Souhaite-t-il nous faire peur ? Pour le moment, il ne suscite auprès de Geneviève Delaunoy, Philip Tirard, Christophe Lamfalussy et Philippe Laloux qu’un certain scepticisme. Alors, il repasse à l’attaque. “Lundi, j’étais à Gand, j’ai donné une interview à un journaliste flamand. Il ne voulait pas que je parle français. Il le parlait pourtant mais il voulait que je parle anglais. Ce n’est pas parce qu’on parle la même langue qu’on se comprend mais dans un pays où l’on parle des langues différentes…. Je vous le dis. Ne croyez pas que c’est impossible. La connerie est la même partout. Je n’essaie pas de vous faire peur, seulement de vous expliquer que je vois le monde différemment. Donnez-moi le pouvoir sur quelques journaux belges et en moins de trois ans, je peux vous garantir une guerre en Belgique. Le premier automobiliste flamand qui écrase un wallon, je le mets à la “Une” et j’insiste sur le fait qu’il est flamand. Et je matraque ce thème tous azimuts, tous les jours. Le problème du journalisme aujourd’hui, c’est qu’il est devenu un business, l’éthique passe après. Et en Yougoslavie, les journalistes étaient aux ordres de Milosevic. Le pouvoir des médias est énorme. Vous vous dites 10 pc de Vlaams blok, ce n’est rien. Il suffit de quinze personnes pour faire très mal au monde entier.” Et c’est quoi le monde aujourd’hui. Ce sont les Etats-Unis, le Canada, l’Union européenne et le Japon d’un côté et de l’autre, c’est la guerre et la pauvreté. Vous pensez que vous allez le garder longtemps votre joli jardin ? Les rats qui sont dans le jardin pourri d’à côté, c’est chez vous qu’ils vont venir manger. Ce qui est malheureux aujourd’hui, c’est qu’il n’existe plus de brigades internationales. C’était beau l’idéal. L’idéal aujourd’hui, c’est avoir une grosse bagnole et une baraque à la mer.

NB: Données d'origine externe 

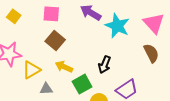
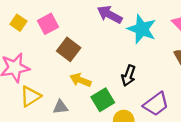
pink square: (51, 14) -> (48, 24), moved, turned -30
yellow triangle: (31, 70) -> (30, 96), moved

Tanovic est-il prêt à prendre son fusil pour partir au secours de la population, colombienne, tchétchène, birmane, sierra-léonaise, tibétaine… “Je ne suis pas prêt à me battre avec un fusil, parce que je suis marié, j’ai une petite fille. Mais je suis prêt à me battre avec d’autres moyens. Pourquoi faut-il que les tours du WTC s’écroulent pour qu’on s’intéresse aux compagnies offshore ? Il y a des moyens. Le monde tourne autour des pays riches. Ceux-ci ont les moyens de faire de la place aux autres. Si les riches se décidaient à se comporter un peu différemment, cela pourrait tourner mieux. C’est idéaliste ? Je sais.”

Tanovic a tellement explosé, qu’on repense à la mine bondissante du film. Et à l’homme couché dessus. “Ce n’est pas un homme, c’est la Bosnie” dit Tanovic, livrant sa clef du film. “On peut encore la sauver. Il faut revenir voir. S’il n’y avait pas mon film, on n’en parlerait plus. Pourtant, elle est belle l’idée de la Bosnie, l’idée d’une société non homogène. Mes amis sont catholiques, orthodoxes, juifs, agnostiques, musulmans. Le soldat bosniaque a un T-shirt des Stones pour tout uniforme, car nous, on partage les gens entre fans des Beatles et fans des Stones. Dites-moi quelle musique vous aimez, j’aurai bien une idée de qui vous êtes, plus précise que si vous que si vous me dites être catholique et belge.

C’est que belge, Tanovic l’est aussi. “Je suis arrivé, il y a sept ans, je ne parlais pas français, j’étais paumé, cassé par la guerre. Je suis très reconnaissant de l’accueil de la Belgique, ma femme est belge, mon bébé aussi. J’ai été accepté à l’Insas. La Belgique m’a donné la chance d’exister. Et je peux vous dire que la vie avec un passeport belge et celle avec un passeport bosniaque, ce ne sont pas les mêmes vies. Essayez de passer une frontière avec un passeport bosniaque…” Imagine.